Lake Taneycomo Trip - It's Fishing Good! ( Oct 5-6th) Stan Patton sends us this report on his trip to Lake Taneycomo with Larry Linneman and Mike Mikulin ----- .Mike, Larry and I decided to run down to Branson to fish Lake Taneycomo. We went to lunch and decided to go since when we went with the wives in July, we could not get away to fish. We caught several brown and rainbow. We fished by the dam and used gray scuds. I then uses a gray scud with a brown San Juan worm trailer. Fish were all nice size. That was about all they were taking the scud and the worms. You need to watch the water level. I didn't have as much luck when the water was not running and very shallow. My best luck was when the water level was about 704.5 ft. We used the Power website to find out the times for generation. They were not following the schedule they put out the day before?
We had a great time!
Tan Vat - On a beautiful Saturday (10/19) - John Walker, Kenny Klimes and Jason Edwards (the new owner and President of Woolly Bugger Fly Co.) headed to Tan Vat on this Saturday. The area did have a few flyfishers there but the guys headed downstream quickly and saw no one until they returned to the parking lot for lunch. The morning started out with a bang as the guys were on to fish right away. The P&P midge, Pheasant tail nymph, soft hackle, and the Orange Asher seemed to be the best flies of the day. A few browns were caught along with some big rainbows. The guys found a few "holes' that offered several trout to the nets. John and Jason are two of the original flyfishers and it was fun to talk of old times and of course Jason's new business. I am positive that Jason will provide the same quality flies and support that Brian Yost did as President of WB Fly Co. After a nice lunch the three decide to go upstream from the parking lot. The afternoon fishing was slow and they saw many others leaving the water. The guys decided to be adventuresome and decide to try Parkers Ford area. This area is downstream from Baptist camp. Several fish were caught here too.
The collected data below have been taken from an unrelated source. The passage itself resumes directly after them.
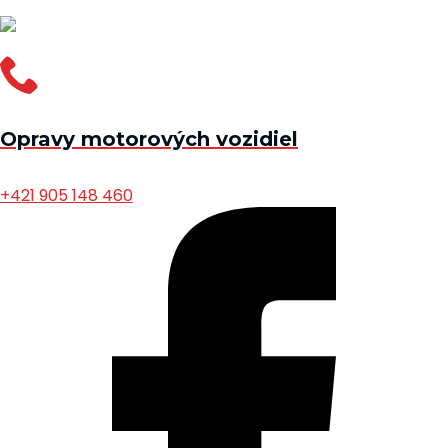
Opravy motorových vozidiel
+421 905 148 460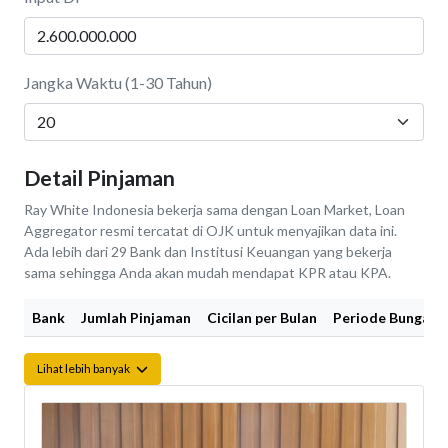
Jangka Waktu (1-30 Tahun)
Detail Pinjaman
Ray White Indonesia bekerja sama dengan Loan Market, Loan
Aggregator resmi tercatat di OJK untuk menyajikan data ini.
Ada lebih dari 29 Bank dan Institusi Keuangan yang bekerja
sama sehingga Anda akan mudah mendapat KPR atau KPA.
Bank
Jumlah Pinjaman
Cicilan per Bulan
Periode Bunga Fi
Lihat lebih banyak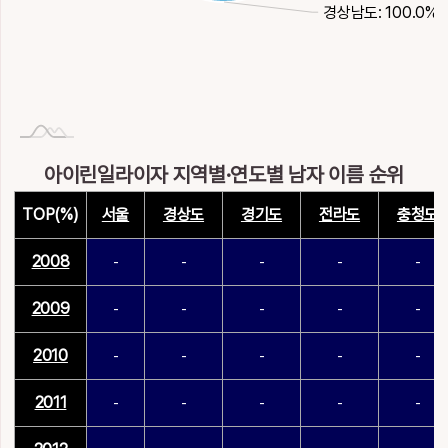
경상남도: 100.0%
아이린일라이자 지역별·연도별 남자 이름 순위
TOP(%)
서울
경상도
경기도
전라도
충청도
2008
-
-
-
-
-
2009
-
-
-
-
-
2010
-
-
-
-
-
2011
-
-
-
-
-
All in all it was an awesome day of fishing and fellowship.
Bennett Spring Park - Awesome Fishing Day (Oct 21st): Terry Seaton sent us this report on his quick trip to Bennett Spring I fished Bennett Spring yesterday afternoon – stopped for a few hours after giving a presentation in Springfield in the morning. I have never had much luck there in the past so had low expectations… But it turned out to be a very fun day! Fished below the dam and downstream from the bridge near the restaurant and hatchery. Never fished there before. Nice patch of riffles – albeit loaded with other fishermen. But stocked well with small fish but they seemed to be hungry. Overall, probably fooled a few dozen little guys and gals in just 5 hours! Most fun was fishing a new pattern – an orange body CDC emerger (see photo) dropper trailing a stimulator. Lights out! It is a simple pattern to tie. Two-thirds caught on the dropper and 1/3 caught on the dry fly. Nearly every cast as the sun was setting below the trees – SO MUCH fun! Earlier in the day, red #18 soft hackles – either drifted or swung – were also effective. Fish also caught on P&P and Copper John.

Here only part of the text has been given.